The United States continues to move forward at a faster clip than the other major economies, especially with respect to the G7 nations.

-Favorable employment data and wage growth

The numbers that came out this morning confirm what we have been discussing all year. The United States is benefiting from the misery around the world. The U.S. Fed could be more hawkish, but has chosen the most expedient route. The Fed can afford to be more dovish than normal, because the rest of the developed world is fading and that has placed a lid on manufacturing inputs and commodity prices. Thus, the U.S. rate of inflation has been more subdued than what normally would be the case, given this stage in the recovery and employment situation.

Despite wage growth rising higher than the overall rate of inflation, especially the core CPI, prices have been tame and the average worker has been able to spend more. Average hourly earnings are up by 3.2% YOY.

-Low inflation numbers support dovish monetary policy

Inflation continues to remain below the Fed’s target, despite the  relatively robust economy. If this changes then my thesis will unravel. If inflation rises higher than desired, TPTB will have to let things fold, so they can keep rates low. This will allow the U.S. government to remain in business. But as of now, the U.S. is taking advantage of the world’s economic problems. It is making hay while the sun shines and this trend may last for a while.

-The U.S. dollar remains strong, given higher interest rates domestically

Although interest rates in the U.S. are lower than what they should be, given the economic strength, they are still higher than elsewhere. Thus, the U.S. dollar will continue to find support here. This support will place a floor under the U.S. asset markets as global investors will hold domestic assets unhedged.

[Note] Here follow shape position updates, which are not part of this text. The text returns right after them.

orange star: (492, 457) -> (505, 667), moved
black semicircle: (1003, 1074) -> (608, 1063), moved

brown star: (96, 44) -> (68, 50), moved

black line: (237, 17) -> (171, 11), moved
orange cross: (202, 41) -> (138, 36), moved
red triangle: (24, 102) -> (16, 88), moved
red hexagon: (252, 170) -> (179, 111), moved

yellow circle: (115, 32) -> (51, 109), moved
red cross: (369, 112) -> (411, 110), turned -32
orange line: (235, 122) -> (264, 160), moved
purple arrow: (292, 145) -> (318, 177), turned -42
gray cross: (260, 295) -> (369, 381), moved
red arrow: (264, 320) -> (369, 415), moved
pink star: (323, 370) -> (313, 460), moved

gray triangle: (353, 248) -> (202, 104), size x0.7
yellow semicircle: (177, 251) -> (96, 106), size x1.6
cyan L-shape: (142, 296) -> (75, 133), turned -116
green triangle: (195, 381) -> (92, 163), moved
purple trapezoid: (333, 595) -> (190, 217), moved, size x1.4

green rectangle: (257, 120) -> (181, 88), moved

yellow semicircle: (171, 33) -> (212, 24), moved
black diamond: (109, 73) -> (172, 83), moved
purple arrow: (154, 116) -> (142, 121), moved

-The monetary authorities do not seem very concerned about asset bubbles

Last year, there was plenty of talk from the puppets about asset price inflation. But, in the wake of last December’s stock swoon, these conversations seem to be less prevalent. In fact, I observe that the politicians and economic advisers are gunning for higher stock prices. As long as inflation remains low here in the U.S. and interest rates remain low, but higher than elsewhere, the stock markets and other asset markets will continue to find support.

These relatively low rates will support real estate, especially in the middle sections of the market.

Conclusion (for now)

My take is that every day’s worth of domestic economic data confirm my ongoing thesis. I see no reason to step in front of this freight train.

  • The U.S. Fed will continue to support the debt markets, which will allow the U.S. government to continue to spend freely.
  • Higher asset prices help to alleviate the burden of all the new Treasury supply. The Fed has indicated it would step in if the situation deteriorated.
  • The authorities seem to be welcoming higher asset prices.
  • The deflationary forces crushing much of the world are helping to keep domestic inflation low.
  • This allows interest rates to remain suppressed.
  • The high comparative interest rates will support the U.S. dollar, thus
  • Global investors will find dollar-based assets appealing
  • Mortgage rates will remain low, which will support real estate in the bottom half of the market. Long-term and structural supply constraints are helping this dynamic. Higher house prices help the local governments with their budget deficits. These are just higher taxes in disguise.
  • Commodity prices remain subdued and should continue to be so as the rest of the world is straining under oversupply. The U.S can juice its economy with little worry of over heating near term.

It seems that the U.S. has had the groundwork laid for some very favorable conditions going forward.